Is there any service that will speak LDAP but just respond with the local UNIX users?
Right now I have good management for local UNIX users but every service wants to do its own auth. This means that it is a pain of remembering different passwords, configuring passwords on setting up a new service and whatnot.
I noticed that a lot of services support LDAP auth, but I don’t want to make my UNIX user accounts depend on LDAP for simplicity. So I was wondering if there was some sort of shim that will talk the LDAP protocol but just do authentication against the regular user database (PAM).
The closest I have seen is the services.openldap.declarativeContents
NixOS option which I can probably use by transforming my regular UNIX settings into an LDAP config at build time, but I was wondering if there was anything simpler.
(Related note: I really wish that services would let you specify the user via HTTP header, then I could just manage auth at the reverse-proxy without worrying about bugs in the service)

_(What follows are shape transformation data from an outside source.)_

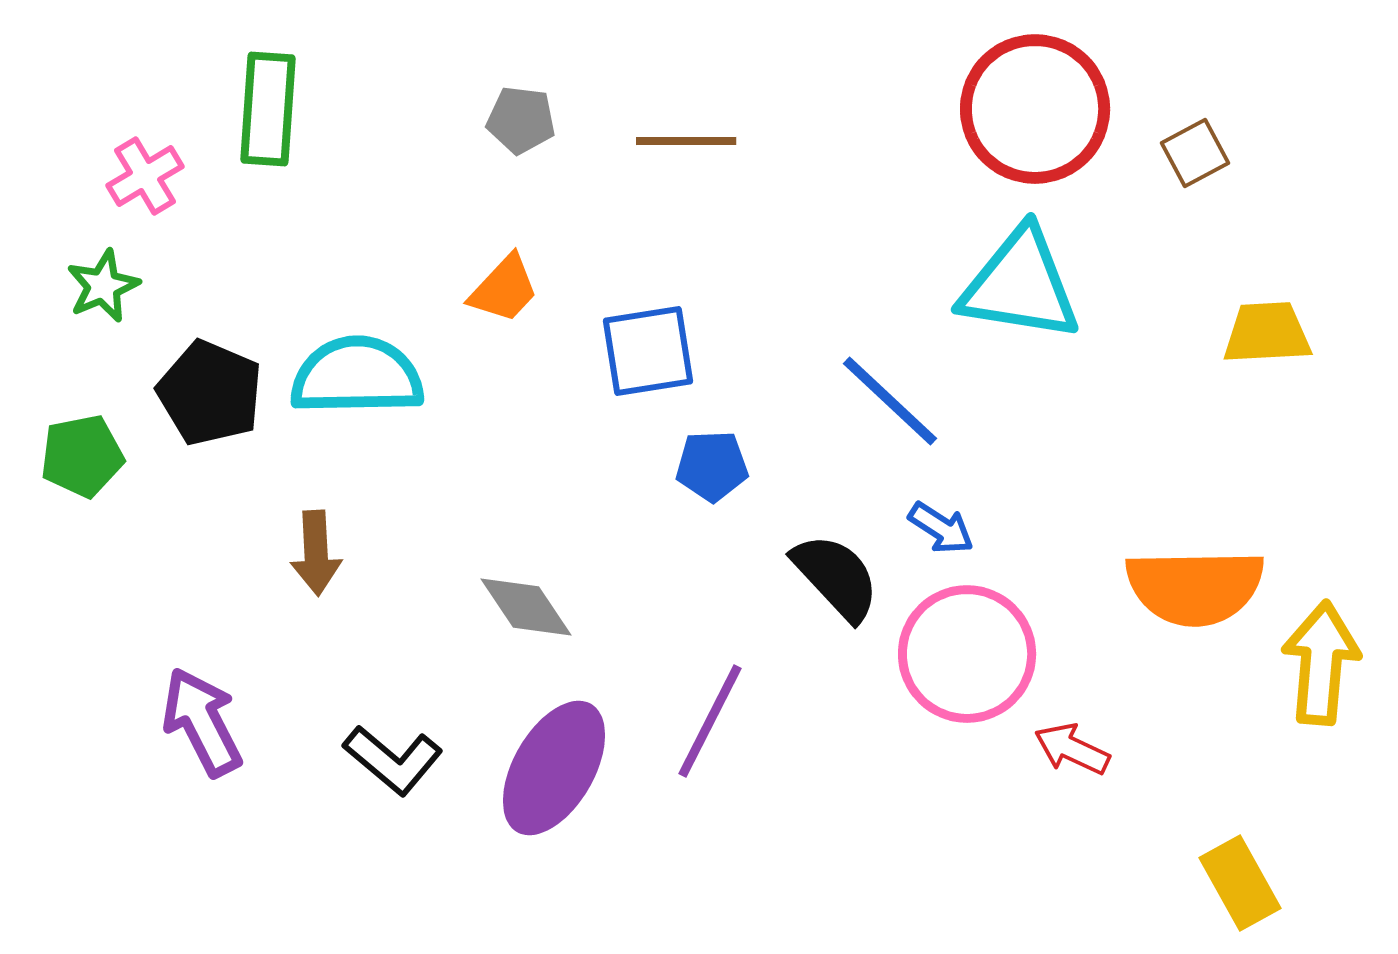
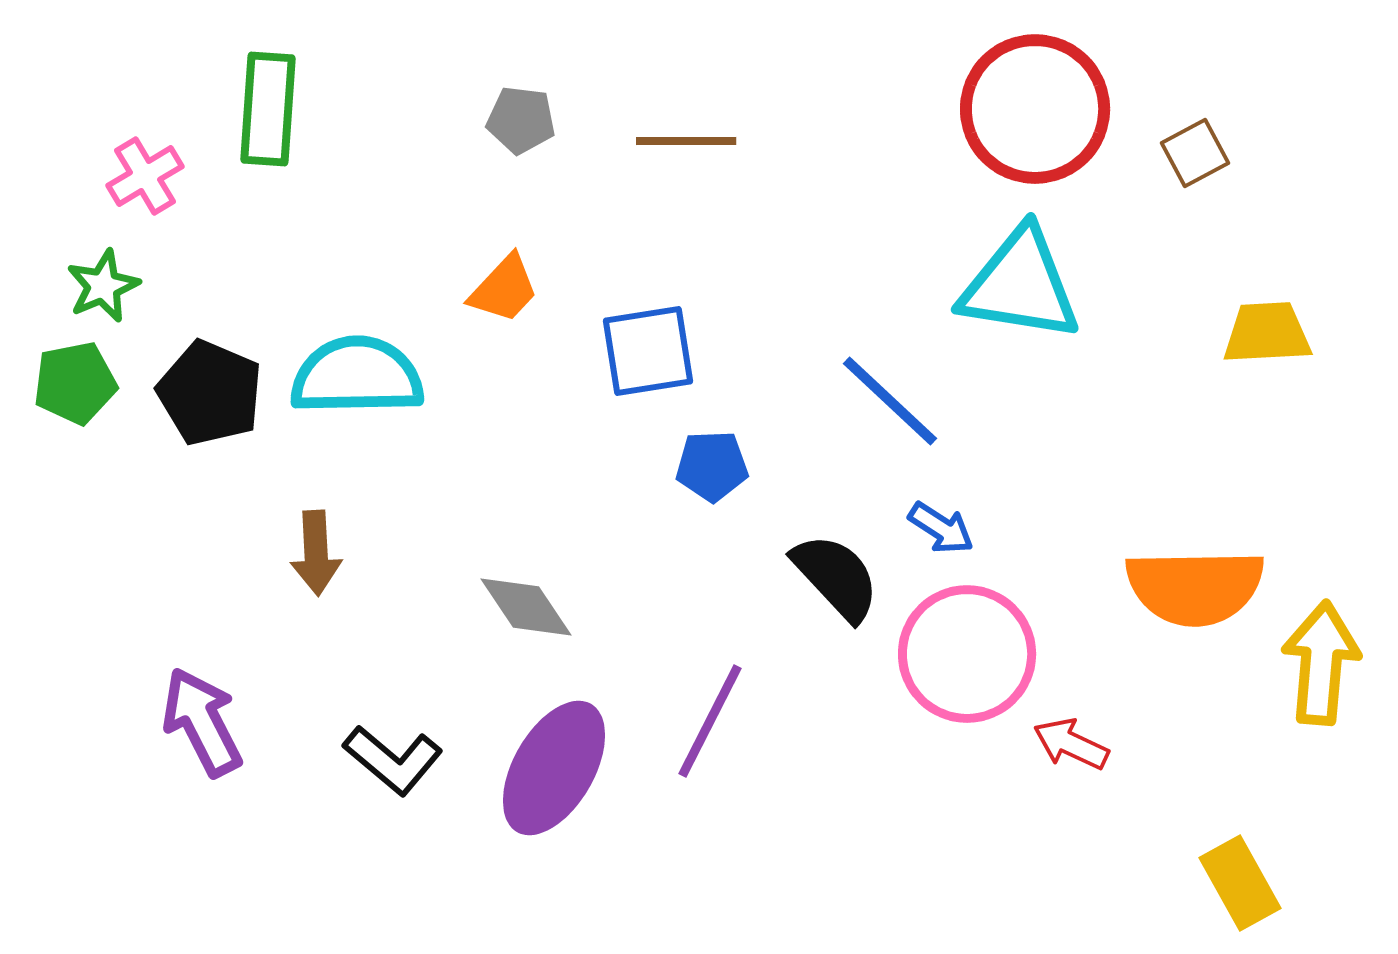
green pentagon: moved 7 px left, 73 px up
red arrow: moved 1 px left, 5 px up
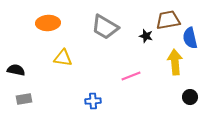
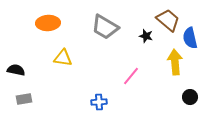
brown trapezoid: rotated 50 degrees clockwise
pink line: rotated 30 degrees counterclockwise
blue cross: moved 6 px right, 1 px down
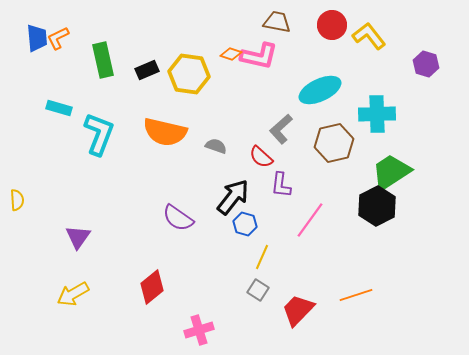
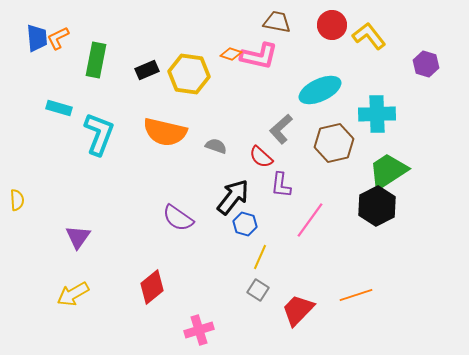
green rectangle: moved 7 px left; rotated 24 degrees clockwise
green trapezoid: moved 3 px left, 1 px up
yellow line: moved 2 px left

I think you’re missing the point of LDAP then. It’s a centralized directory used for querying information. It’s not necessarily about user information, but can be anything.

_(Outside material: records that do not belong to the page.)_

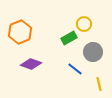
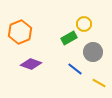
yellow line: moved 1 px up; rotated 48 degrees counterclockwise
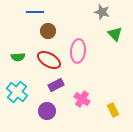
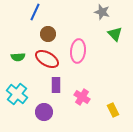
blue line: rotated 66 degrees counterclockwise
brown circle: moved 3 px down
red ellipse: moved 2 px left, 1 px up
purple rectangle: rotated 63 degrees counterclockwise
cyan cross: moved 2 px down
pink cross: moved 2 px up
purple circle: moved 3 px left, 1 px down
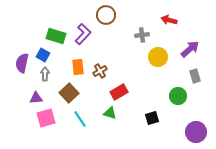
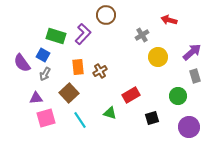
gray cross: rotated 24 degrees counterclockwise
purple arrow: moved 2 px right, 3 px down
purple semicircle: rotated 48 degrees counterclockwise
gray arrow: rotated 152 degrees counterclockwise
red rectangle: moved 12 px right, 3 px down
cyan line: moved 1 px down
purple circle: moved 7 px left, 5 px up
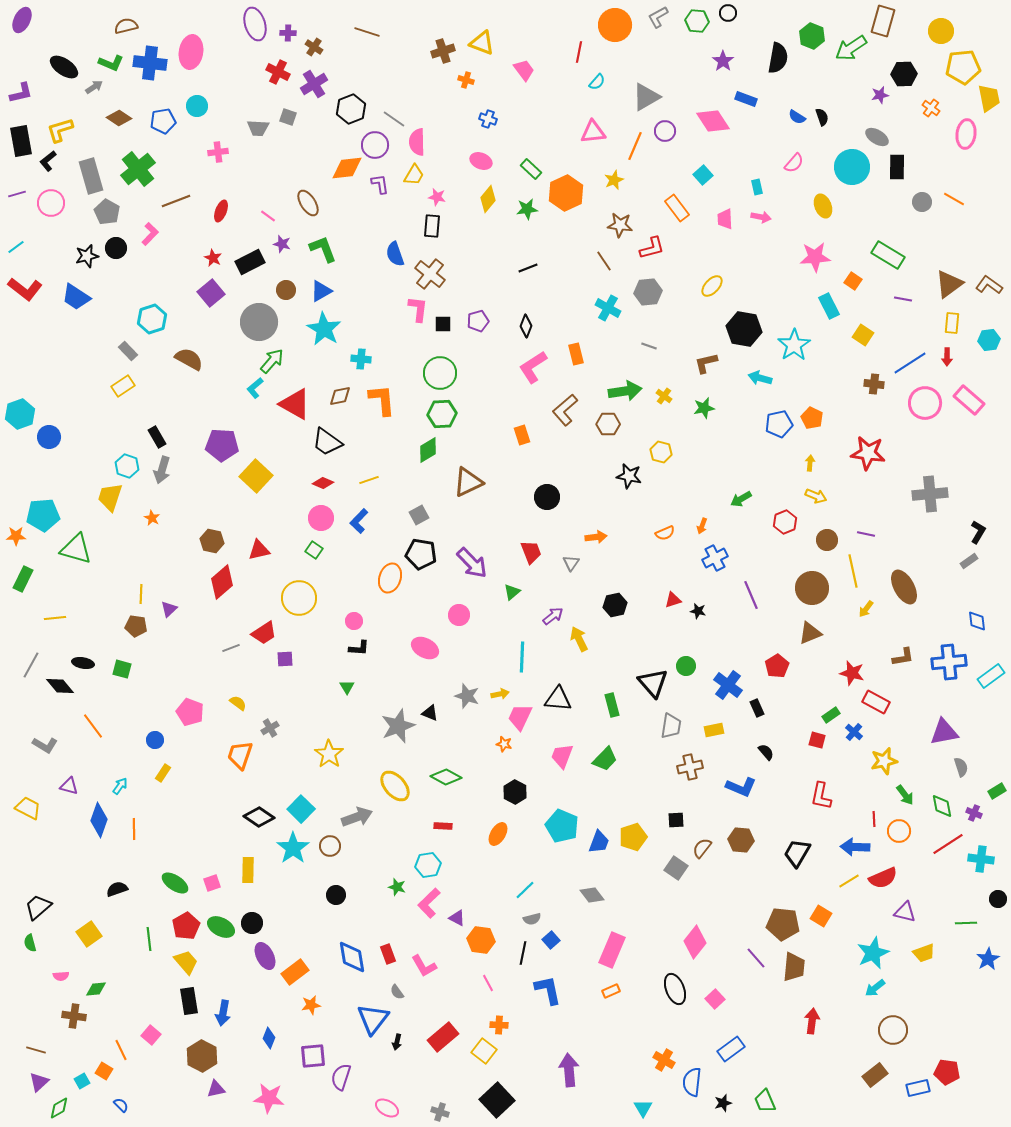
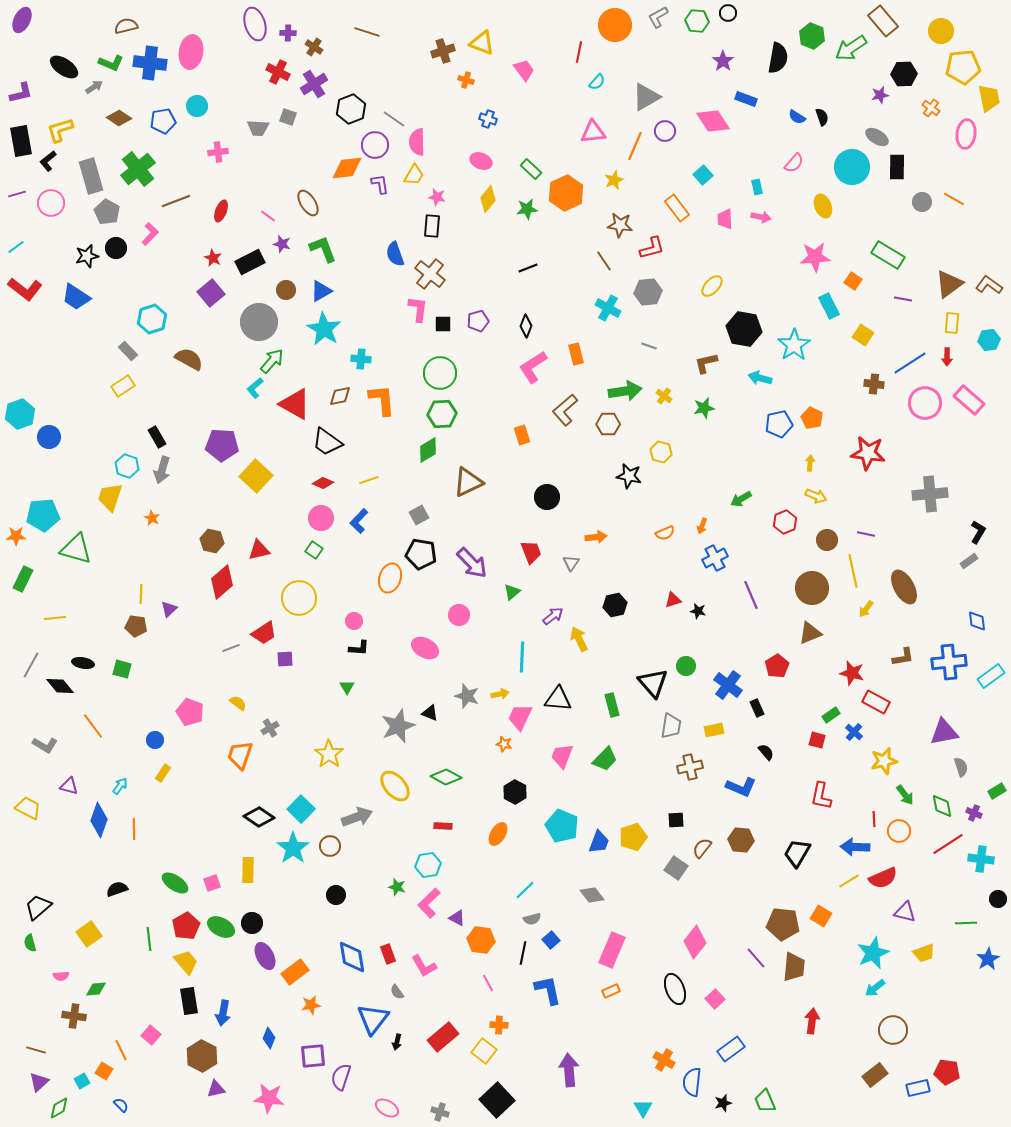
brown rectangle at (883, 21): rotated 56 degrees counterclockwise
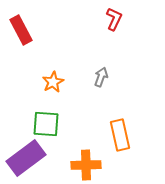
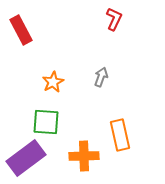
green square: moved 2 px up
orange cross: moved 2 px left, 9 px up
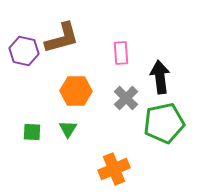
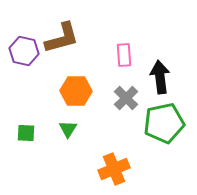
pink rectangle: moved 3 px right, 2 px down
green square: moved 6 px left, 1 px down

What you’re asking for is akin to locally hosting a SQL server that other machines can talk to? Then it’s just a server. Start an LDAP server somewhere, then talk to it. That’s how it works.
If you don’t want a network service for this purpose, then don’t use LDAP. If you want a bunch of users to exist on many machines without having to manually create them, then use LDAP, or a system configuration tool that creates and keeps them all eventually consistent.
Yes, LDAP is a general tool. But many applications that I am interested in using it for user information. That is what I want to use it for. I’m not really interested in storing other data.
I think you are sort of missing the goal of the question. I have a bunch of self-hosted services like Jellyfin, qBittorrent, PhotoPrism, Metabase … I want to avoid having to configure users in each one individually. I am considering LDAP because it is supported by many of these services. I’m not concerned about synchronizing UNIX users, I already have that solved. (If I need to move those to LDAP as well that can be considered, but isn’t a goal).
Then it’s the same situation. Find a box, setup an LDAP service, populate it, and you’re good to go. That’s it.
The concern is that it would be nice if the UNIX users and LDAP is automatically in sync and managed from a version controlled source. I guess the answer is just build up a static LDAP database from my existing configs. It would be nice to have one authoritative system on the server but I guess as long as they are both built from one source of truth it shouldn’t be an issue.
You’re thinking too hard about this.
There needs to be a source of truth. LDAP is just a simple protocol that can be backed by whatever. You’re worried about the LDAP server going down, but guess what? It’s all in flat files. Go ahead and set it up in a bit repo for config management service for the server/protocol portion, and backup the DB. Easy peasy.
You can also cluster your LDAP service amongst all of your nodes if you have 3+ nodes and un-even number of them to ensure consensus amongst them. You can even back LDAP with etcd if you really want to go down that road.
You’re being paranoid about what happens if LDAP goes down, so solve for that. Any consumer of LDAP should be smart enough to work on cached info, and if not, it’s badly implemented. Solve for the problem you have, not for what MIGHT happen, or else you’re going to paranoid spiral like you are now because there is no such thing as a 100% effective solution to anything.
What’s wrong with LDAP for users? (I’m trying to think of a negative, and can’t).
Yet another service to maintain. If the server is crashing you can’t log in, so you need backup UNIX users anyways.
Then you don’t understand how it works with local auth services.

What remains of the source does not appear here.